What Beam misses, but what much of the media world is beginning to realize, is the power of meaningful blogs that post news and commentary without respect to deadlines, advertising or length. Prolific, influential bloggers now cover every topic imaginable, linking to articles they agree with, dissecting those they find offensive, and often breaking stories before the mainstream media does. In fact, the mainstream media regards blogs as sources now, because they leverage the power of thousands of people close to the news. And, because of technological reasons that are too long to explain here, when acting in unison, bloggers can definitively bring an issue into the public forum, because their frequent updates and plentiful hyperlinks to information sources and to other blogs make them influential sites for search engines. Using a technique called “googlebombing,” concerted bloggers have successfully elevated chosen websites to the top of the Google search results page for chosen search words. In a world that relies on search engines so heavily to sift through information, this is power indeed.

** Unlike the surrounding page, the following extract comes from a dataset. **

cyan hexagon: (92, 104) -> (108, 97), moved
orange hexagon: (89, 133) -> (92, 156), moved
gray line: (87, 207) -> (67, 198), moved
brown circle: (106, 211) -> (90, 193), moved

The range of successful blogs is staggering. Little Green Footballs, run by a Los Angeles web designer, monitors the conflict in the Middle East and links to translated articles from Arabic language newspapers that are otherwise little regarded in the mainstream media. Steve McLaughlin’s Saltire blog offers links to the best business and technology stories on the net. Virginia Postrel’s The Scene has made the author and speaker, who is a frequent critic of irrational economic policy like the Bush steel tariffs, one of the most influential libertarians in the country. At Harvard, biology postdoc Charles Murtaugh runs a blog offering conservative viewpoints on developments ranging from science to politics to culture. And Glenn Reynolds, a law professor at the University of Tennessee, vaulted to instant influence last October when he set up his Instapundit blog, which is updated almost frenetically on a range of political issues that defies categorization. (Any of these blogs can be found by typing their names into the Google search engine; all are the top link for the given keywords.)

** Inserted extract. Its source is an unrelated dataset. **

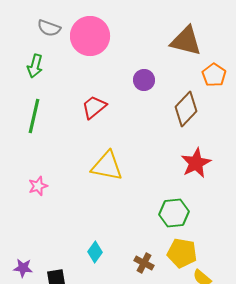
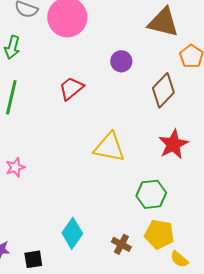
yellow triangle: (107, 166) -> (109, 147), moved
cyan diamond: (95, 252) -> (72, 233), size x1.4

Blogs have become the supreme information filter, replacing in function the ineffective software that was supposed to help us avoid information overload by supplying us only with information we want. Such software is imprecise, but find a blogger, you like and you will almost always find interesting the links and posts he makes to his blog. Taken together, blogs represent a new addition to the media landscape, filtering the wheat from the chaff, elevating marginal issues to national importance and calling the mistakes of the mainstream media with unrelenting scrutiny (Ira Stoll ’94, former President of the Crimson and Managing Editor of the soon-to-be-launched New York Sun, gained prominence by publishing Smartertimes.com, a daily critique of the reporting mistakes and editorial inconsistencies in the New York Times). I, for one, knowing the days are numbered for traditional print pundits, plan to move my writing to my own blog when I graduate. Watch for it at www.alexrubalcava.com starting this summer.

Alex F. Rubalcava ’02 is a government concentrator in Eliot House. His column appears on alternate Wednesdays.